> What you are asked to do: A verbatim restatement of the data, free of pictures, is what you should output.

> Records for processing:
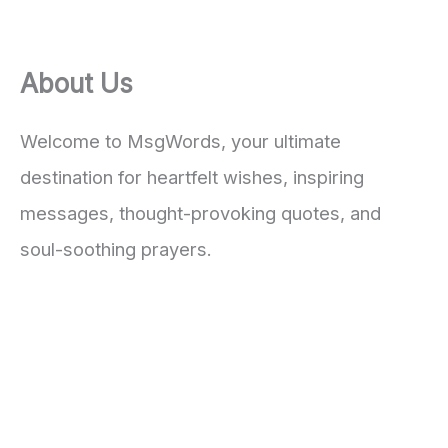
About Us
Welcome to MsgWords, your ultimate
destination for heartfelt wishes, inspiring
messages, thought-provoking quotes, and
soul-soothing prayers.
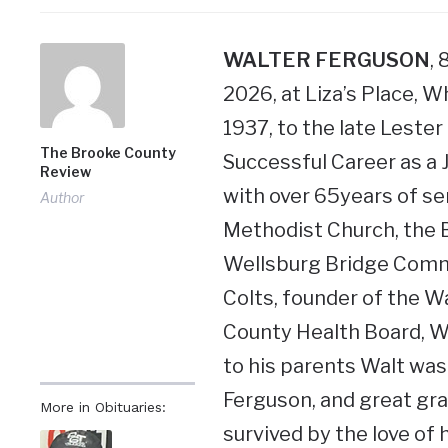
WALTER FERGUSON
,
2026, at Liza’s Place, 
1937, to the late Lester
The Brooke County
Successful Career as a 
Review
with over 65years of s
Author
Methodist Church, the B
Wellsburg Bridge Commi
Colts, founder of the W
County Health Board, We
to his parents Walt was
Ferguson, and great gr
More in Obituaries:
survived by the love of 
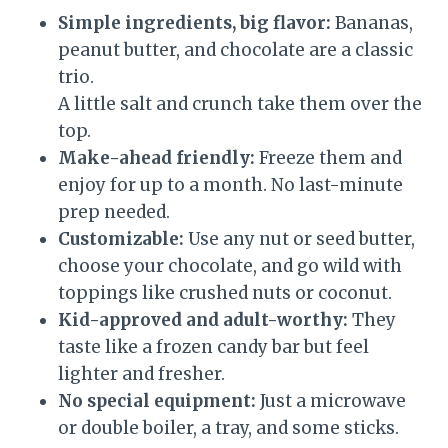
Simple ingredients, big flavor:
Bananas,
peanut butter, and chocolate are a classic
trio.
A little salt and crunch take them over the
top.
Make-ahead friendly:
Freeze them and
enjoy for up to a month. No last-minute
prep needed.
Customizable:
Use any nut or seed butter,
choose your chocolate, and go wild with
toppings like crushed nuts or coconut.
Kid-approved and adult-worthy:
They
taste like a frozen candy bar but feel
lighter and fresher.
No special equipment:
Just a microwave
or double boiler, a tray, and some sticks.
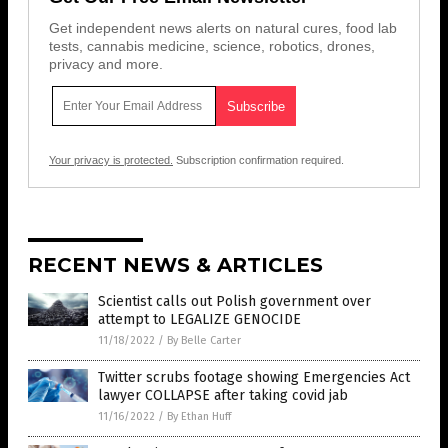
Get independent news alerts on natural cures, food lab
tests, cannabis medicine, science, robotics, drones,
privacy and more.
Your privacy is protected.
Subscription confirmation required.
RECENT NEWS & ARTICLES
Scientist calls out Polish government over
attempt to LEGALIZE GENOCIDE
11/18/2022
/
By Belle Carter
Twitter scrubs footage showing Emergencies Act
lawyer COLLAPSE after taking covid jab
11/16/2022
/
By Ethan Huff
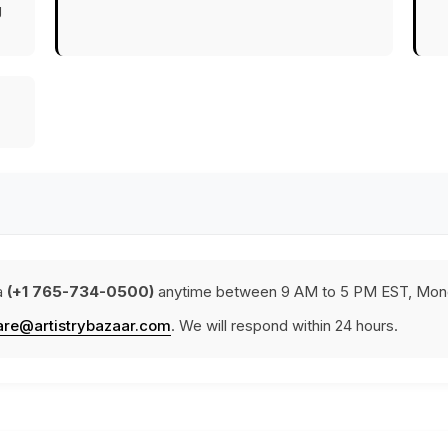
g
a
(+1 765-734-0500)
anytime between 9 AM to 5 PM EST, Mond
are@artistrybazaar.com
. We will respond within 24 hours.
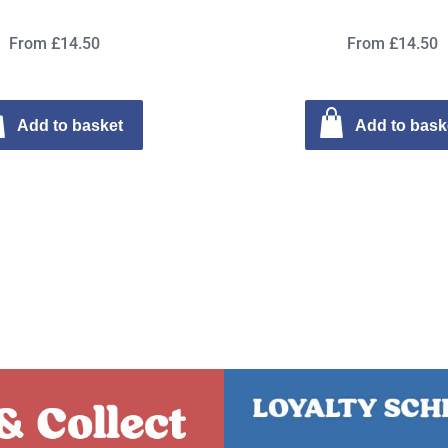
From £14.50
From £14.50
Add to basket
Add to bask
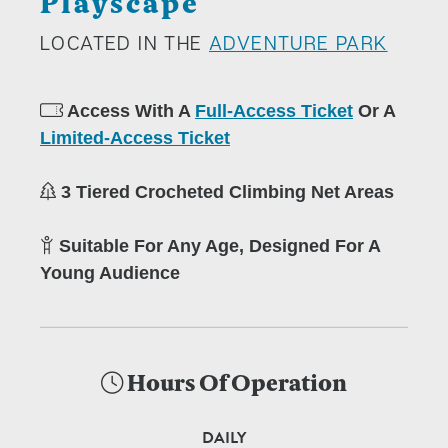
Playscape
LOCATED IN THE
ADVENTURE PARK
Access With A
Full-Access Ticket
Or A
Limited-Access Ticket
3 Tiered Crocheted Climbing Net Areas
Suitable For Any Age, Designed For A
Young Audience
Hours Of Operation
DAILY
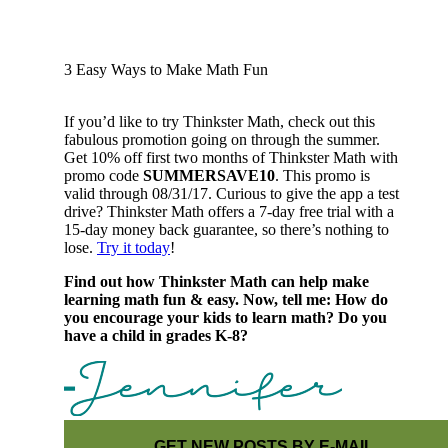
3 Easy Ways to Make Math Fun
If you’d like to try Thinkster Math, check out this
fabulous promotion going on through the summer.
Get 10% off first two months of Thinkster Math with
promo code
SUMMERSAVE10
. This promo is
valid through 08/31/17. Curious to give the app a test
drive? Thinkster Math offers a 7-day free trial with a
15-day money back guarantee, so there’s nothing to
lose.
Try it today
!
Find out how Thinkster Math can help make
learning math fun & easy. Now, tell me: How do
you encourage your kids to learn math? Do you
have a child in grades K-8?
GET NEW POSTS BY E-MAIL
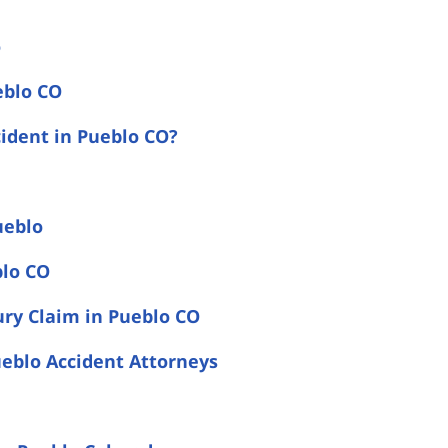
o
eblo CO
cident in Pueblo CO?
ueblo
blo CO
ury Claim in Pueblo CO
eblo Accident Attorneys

> Result of this exercise:
About Us
Welcome to MsgWords, your ultimate
destination for heartfelt wishes, inspiring
messages, thought-provoking quotes, and
soul-soothing prayers.
WALTER FERGUSON
,
2026, at Liza’s Place, 
1937, to the late Lester
The Brooke County
Successful Career as a 
Review
with over 65years of s
Author
Methodist Church, the B
Wellsburg Bridge Commi
Colts, founder of the W
County Health Board, We
to his parents Walt was
Ferguson, and great gr
More in Obituaries:
survived by the love of 
Simple ingredients, big flavor:
Bananas,
peanut butter, and chocolate are a classic
trio.
A little salt and crunch take them over the
top.
Make-ahead friendly:
Freeze them and
enjoy for up to a month. No last-minute
prep needed.
Customizable:
Use any nut or seed butter,
choose your chocolate, and go wild with
toppings like crushed nuts or coconut.
Kid-approved and adult-worthy:
They
taste like a frozen candy bar but feel
lighter and fresher.
No special equipment:
Just a microwave
or double boiler, a tray, and some sticks.
Get independent news alerts on natural cures, food lab
tests, cannabis medicine, science, robotics, drones,
privacy and more.
Your privacy is protected.
Subscription confirmation required.
RECENT NEWS & ARTICLES
Scientist calls out Polish government over
attempt to LEGALIZE GENOCIDE
11/18/2022
/
By Belle Carter
Twitter scrubs footage showing Emergencies Act
lawyer COLLAPSE after taking covid jab
11/16/2022
/
By Ethan Huff
g
a
(+1 765-734-0500)
anytime between 9 AM to 5 PM EST, Mond
are@artistrybazaar.com
. We will respond within 24 hours.
From £14.50
From £14.50
Add to basket
Add to bask
Playscape
LOCATED IN THE
ADVENTURE PARK
Access With A
Full-Access Ticket
Or A
Limited-Access Ticket
3 Tiered Crocheted Climbing Net Areas
Suitable For Any Age, Designed For A
Young Audience
Hours Of Operation
DAILY
3 Easy Ways to Make Math Fun
If you’d like to try Thinkster Math, check out this
fabulous promotion going on through the summer.
Get 10% off first two months of Thinkster Math with
promo code
SUMMERSAVE10
. This promo is
valid through 08/31/17. Curious to give the app a test
drive? Thinkster Math offers a 7-day free trial with a
15-day money back guarantee, so there’s nothing to
lose.
Try it today
!
Find out how Thinkster Math can help make
learning math fun & easy. Now, tell me: How do
you encourage your kids to learn math? Do you
have a child in grades K-8?
GET NEW POSTS BY E-MAIL
o
eblo CO
cident in Pueblo CO?
ueblo
blo CO
ury Claim in Pueblo CO
eblo Accident Attorneys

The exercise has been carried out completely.